No, the diodes are *NOT* there for incoming reverse polarity protection. They are there to protect the regulators and load if one of the unregulated input supply rails goes missing, e.g. due to a blown fuse.
Consider what happens if the -20V input is lost while you've got a load of a board full of OPAMPS drawing say 300mA. Due to the current through the load, the regulated -15V rail will rapidly rise above ground. You've now reverse biassed the 7915 regulator's internal circuits between Out and Gnd, and probably damaged it. Also all the OPAMPs in the load have had any grounded inputs taken well negative with respect to their Vee pin, so the odds are high that they've been damaged as well.
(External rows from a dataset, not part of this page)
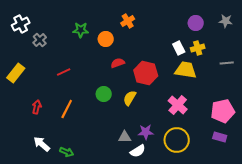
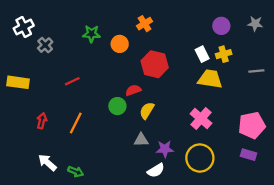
red semicircle: (118, 63) -> (133, 90), moved
yellow rectangle: (16, 73) -> (18, 82), turned 60
red hexagon: (146, 73) -> (155, 64), moved
gray triangle: (125, 137) -> (141, 140), moved

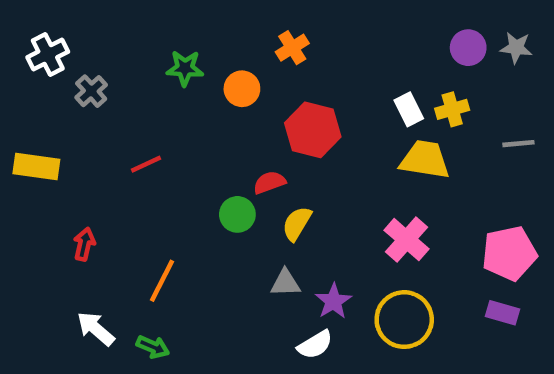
purple circle: (221, 26) -> (468, 48), moved
orange line: (76, 123) -> (162, 281), moved
purple star: (165, 149) -> (333, 301), turned -30

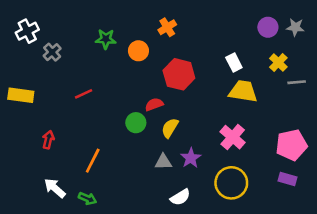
yellow cross: (452, 109) -> (278, 63), moved, turned -30
purple star: (333, 301) -> (191, 158), moved

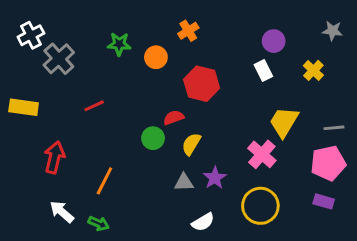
purple circle: (268, 27) -> (274, 41), moved
gray cross: (52, 52) -> (59, 59), size x1.5
gray line: (297, 82) -> (334, 128), moved
yellow trapezoid: (243, 91) -> (284, 122), moved, turned -68
red arrow: (48, 140) -> (54, 157), size x1.5

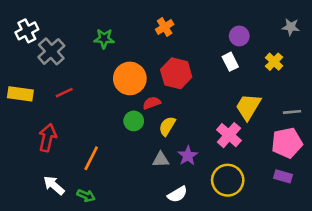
orange circle: (156, 57) -> (130, 78), moved, size x1.6
red line: (94, 106) -> (64, 93), moved

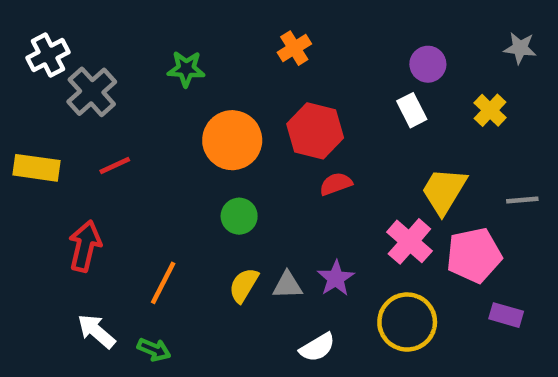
red semicircle: (152, 103) -> (336, 184), moved
yellow semicircle: (167, 126) -> (244, 285), moved
pink pentagon: (287, 143) -> (474, 255), moved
Re-connect the -20V supply and the 7915 may well let it straight through unregulated due to the damage, and half your OPAMPs are already 'pining for the fjords' and cant wait to 'elect a pope' as soon as they get power to do so. %DEITY% forbid you've used Tantalum decoupling caps - if so, after a reverse polarity insult, you'd better have a fire extinguisher handy at the next powerup.
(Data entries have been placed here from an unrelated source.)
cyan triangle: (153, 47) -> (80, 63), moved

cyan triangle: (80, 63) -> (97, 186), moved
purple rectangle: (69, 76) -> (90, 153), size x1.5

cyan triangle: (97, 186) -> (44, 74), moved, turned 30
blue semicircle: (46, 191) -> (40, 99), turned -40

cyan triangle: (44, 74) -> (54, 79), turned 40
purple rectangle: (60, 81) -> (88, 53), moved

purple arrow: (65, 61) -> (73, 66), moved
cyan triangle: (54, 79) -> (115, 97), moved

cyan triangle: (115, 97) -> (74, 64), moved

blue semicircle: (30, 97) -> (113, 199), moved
The diodes prevent all the drama by limiting rail reversal if one input supply is lost to about 0.6V-0.7V at which voltage, parasitic PN junctions in ICs wont be forward biassed hard enough to pass enough current to damage them especially if the pins in question have any series resistance. If you want to be *REALLY* certain, because you've got a particularly electrically delicate and high value load, use Schottky protection diodes across the regulator outputs to limit rail reversal to under half a volt.
Even more fussy circuits may need power sequencing, but that's highly unlikely to be needed in an audio application that doesn't do DSP signal processing.